(Beginning of RECORDS TO USE)

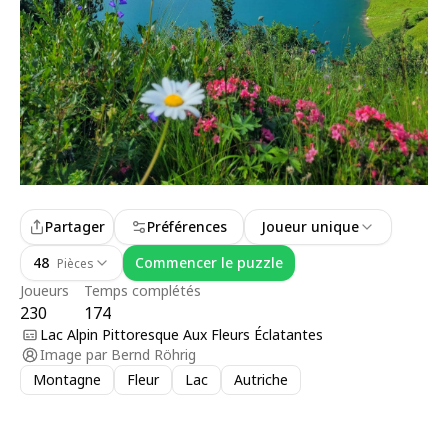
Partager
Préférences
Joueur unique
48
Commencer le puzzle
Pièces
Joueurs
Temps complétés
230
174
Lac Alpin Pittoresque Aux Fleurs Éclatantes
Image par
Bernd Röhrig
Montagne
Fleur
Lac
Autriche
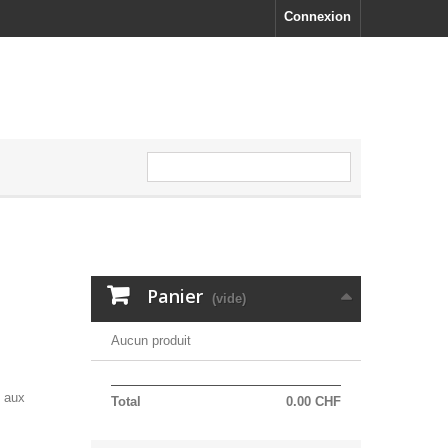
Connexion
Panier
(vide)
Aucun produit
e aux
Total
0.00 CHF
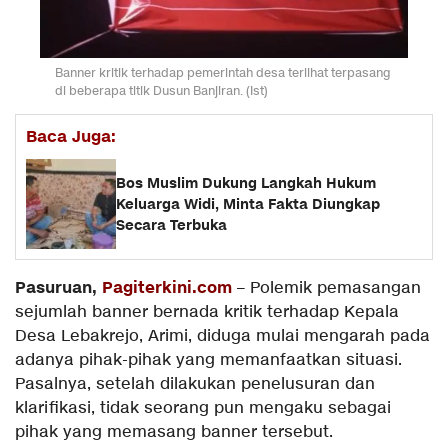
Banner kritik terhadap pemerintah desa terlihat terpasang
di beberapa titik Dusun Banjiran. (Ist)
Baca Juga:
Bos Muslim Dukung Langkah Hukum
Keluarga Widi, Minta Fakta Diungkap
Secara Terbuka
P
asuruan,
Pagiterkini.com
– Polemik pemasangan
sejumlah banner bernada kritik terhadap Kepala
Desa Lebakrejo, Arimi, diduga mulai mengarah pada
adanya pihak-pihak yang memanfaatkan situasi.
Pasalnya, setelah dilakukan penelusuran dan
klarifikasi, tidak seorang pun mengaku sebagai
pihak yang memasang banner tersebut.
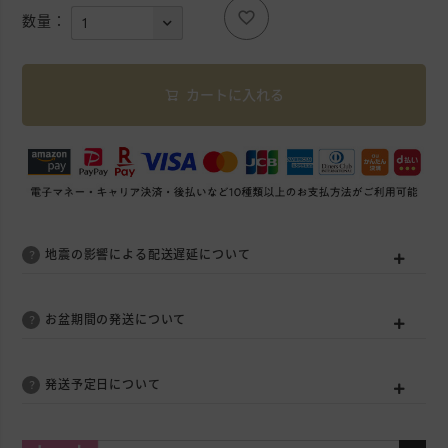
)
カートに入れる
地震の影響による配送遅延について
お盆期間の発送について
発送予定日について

(End of RECORDS TO USE)
(Beginning of RECORDS TO USE)

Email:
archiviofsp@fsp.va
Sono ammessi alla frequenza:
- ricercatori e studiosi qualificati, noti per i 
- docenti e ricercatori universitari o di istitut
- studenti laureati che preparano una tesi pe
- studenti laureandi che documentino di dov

(End of RECORDS TO USE)

● **EXERCISE OBJECTIVE**
In the listing above, find the line containing "- docenti e" and the line containing "- studenti laureandi che documentino di dov", then repeat those two lines and everything between them exactly.

● **RESPONSE**
- docenti e ricercatori universitari o di istitut
- studenti laureati che preparano una tesi pe
- studenti laureandi che documentino di dov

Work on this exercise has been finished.